Lorsque les Jésuites proposèrent aux Guarani du Paraguay de fonder leur société sur la redistribution  (lire la définition) (forme centralisée de la réciprocité généralisée), ceux-ci répondirent qu’ils étaient déjà organisés par la réciprocité généralisée non centralisée. Quel était l’enjeu ? Pas moins que de donner la primauté pour les uns à la foi, pour les autres à la liberté :

« La liberté d’autrefois, je vois qu’elle se perd de discourir par monts et vallées parce que ces prêtres nous assignent à des villages non pour notre bien mais pour que nous entendions une doctrine si opposée aux rites et coutumes de nos aïeux »…
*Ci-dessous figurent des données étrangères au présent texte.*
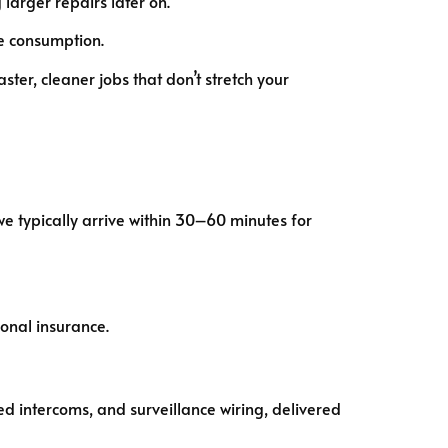
larger repairs later on.
e consumption.
aster, cleaner jobs that don’t stretch your
we typically arrive within 30–60 minutes for
ional insurance.
ed intercoms, and surveillance wiring, delivered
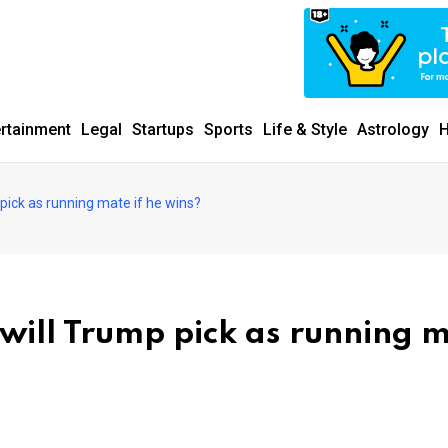
ertainment
Legal
Startups
Sports
Life & Style
Astrology
H
 pick as running mate if he wins?
 will Trump pick as running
Répond un Guarani, du nom de Nezú, au Père Roque [3].

L’échange

À quel niveau que ce soit du développement de la société, la contradiction se retrouve entre la tentation du repli sur soi, le soi se réduisant alors à l’acquis plus ou moins riche de valeurs, et la réciprocité entendue comme matrice de nouvelles valeurs. Il suffit qu’un individu, une nation, une civilisation décide d’avoir pour objectif premier son intérêt privé, pour obliger autrui à défendre le sien, et que la question de l’autre se pose en termes de rivalité. Si la raison fait entendre aux protagonistes que leur propre intérêt est d’éviter la guerre (raisonnement de Hobbes), l’intérêt devient la motivation la plus immédiate de l’économie. Un seul préalable est alors requis sous l’égide de la raison : que cet intérêt personnel s’inscrive dans le respect d’autrui, c’est-à-dire qu’il soit lui-même géré par une réciprocité minimum (la règle d’Or).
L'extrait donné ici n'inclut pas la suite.